Tax meat production heavily.

Tax air travel heavily and these taxes should increase exponentially per journey per person.

Stop shipping goods half way around the world… make the things you need locally.

Improve the grid and invest in plans for heating using electricity.

Build hundreds of small nuclear plants.

I think that’s net zero roughly but it’s not possible politically even though it’s a feasible solution to the problem.

2 comments

This is the conventional wisdom, but as you mention it's not politically possible. It would be hard for one country to enact all of these changes, let alone all the world's countries.

There is an alternative path and that is radical renewable energy production. Many of the things you mention are not intrinsically harmful, they are only harmful because of the dependency on fossil fuels. For example, shipping things around the world is not intrinsically harmful, it is only harmful because it today requires fossil fuels.

From this perspective the actual problem is a shortage of renewable energy. If we build vastly more renewable energy capacity then we can make fossil fuels economically unviable. Since that is a problem of money rather than politics it is much more viable as a solution.
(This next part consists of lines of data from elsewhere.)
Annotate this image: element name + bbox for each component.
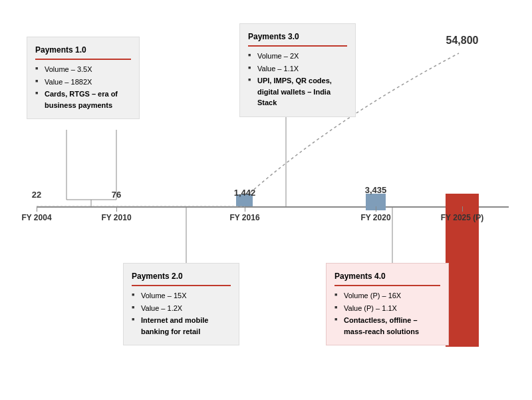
payments-30-list: Volume – 2X Value – 1.1X UPI, IMPS, QR c… (248, 51, 347, 108)
year-fy2016: FY 2016 (229, 213, 259, 222)
payments-10-divider (35, 59, 131, 60)
payments-30-divider (248, 45, 347, 47)
dotted-timeline-lower (37, 203, 249, 213)
payments-40-title: Payments 4.0 (334, 270, 440, 282)
payments-40-item-2: Value (P) – 1.1X (334, 303, 440, 314)
payments-30-item-2: Value – 1.1X (248, 63, 347, 75)
payments-20-item-1: Volume – 15X (132, 290, 231, 301)
payments-20-item-2: Value – 1.2X (132, 303, 231, 314)
payments-10-item-1: Volume – 3.5X (35, 64, 131, 75)
payments-20-list: Volume – 15X Value – 1.2X Internet and m… (132, 290, 231, 337)
year-fy2020: FY 2020 (360, 213, 390, 222)
payments-40-list: Volume (P) – 16X Value (P) – 1.1X Contac… (334, 290, 440, 337)
payments-30-item-3: UPI, IMPS, QR codes, digital wallets – I… (248, 75, 347, 108)
payments-10-item-3: Cards, RTGS – era of business payments (35, 89, 131, 110)
payments-30-title: Payments 3.0 (248, 31, 347, 43)
payments-30-item-1: Volume – 2X (248, 51, 347, 62)
value-1442: 1,442 (234, 188, 256, 198)
payments-40-divider (334, 285, 440, 286)
payments-10-list: Volume – 3.5X Value – 1882X Cards, RTGS … (35, 64, 131, 110)
payments-40-callout: Payments 4.0 Volume (P) – 16X Value (P) … (326, 263, 449, 345)
value-22: 22 (32, 190, 41, 200)
year-fy2004: FY 2004 (21, 213, 51, 222)
fy2020-tick (376, 206, 376, 212)
payments-20-title: Payments 2.0 (132, 270, 231, 282)
value-76: 76 (112, 190, 121, 200)
chart-container: Payments 1.0 Volume – 3.5X Value – 1882X… (0, 0, 532, 400)
value-54800: 54,800 (446, 35, 479, 47)
payments-20-item-3: Internet and mobile banking for retail (132, 315, 231, 337)
payments-30-callout: Payments 3.0 Volume – 2X Value – 1.1X UP… (239, 23, 356, 117)
value-3435: 3,435 (365, 185, 387, 195)
payments-40-item-3: Contactless, offline – mass-reach soluti… (334, 315, 440, 337)
payments-20-divider (132, 285, 231, 286)
payments-10-item-2: Value – 1882X (35, 77, 131, 88)
payments-40-item-1: Volume (P) – 16X (334, 290, 440, 301)
year-fy2010: FY 2010 (101, 213, 131, 222)
year-fy2025: FY 2025 (P) (441, 213, 483, 222)
payments-20-callout: Payments 2.0 Volume – 15X Value – 1.2X I… (123, 263, 239, 345)
fy2025-tick (462, 206, 463, 212)
payments-10-title: Payments 1.0 (35, 44, 131, 56)
payments-10-callout: Payments 1.0 Volume – 3.5X Value – 1882X… (27, 37, 140, 119)
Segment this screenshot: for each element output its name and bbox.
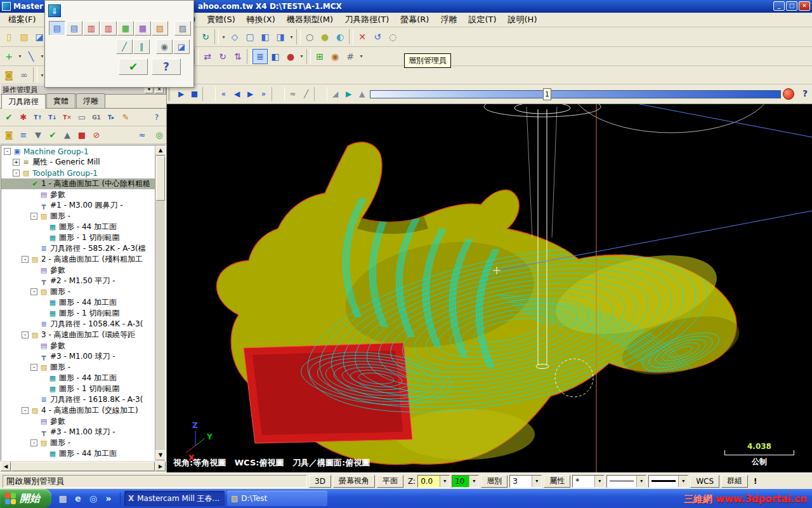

The alternative to what I’ve said is probably a pretty horrendous dystopia because we still have nowhere to store renewables let alone a process that can make the type of diesel used in container ships…
I strongly doubt that local food production would be less carbon intense. The reason for producing food in far off, but often sunny places is generally about accessing the free solar energy they have as well as higher efficiency because they can supply the whole globe year round, rather than one nation on a weather dependant cycle.

Shipping isn't particularly polluting by it's nature. Currently we allow people to burn some really dirty fuels in ships on the basis that it won't directly affect too many local voters and the fossil fuel industry needs to do something with the stuff they can't burn near people, but it would be relatively easy to regulate and is generally tightening up over time.

Moving to clean ammonia or hydrogen engines is also very doable.

Carbon taxes are often a talking point for politicians that don't actually want to do anything but many of your ideas could be better implemented as carbon fees and/or tariffs so that it will optimize for greenhouse gasses directly, not for what people think is the carbon cost of something.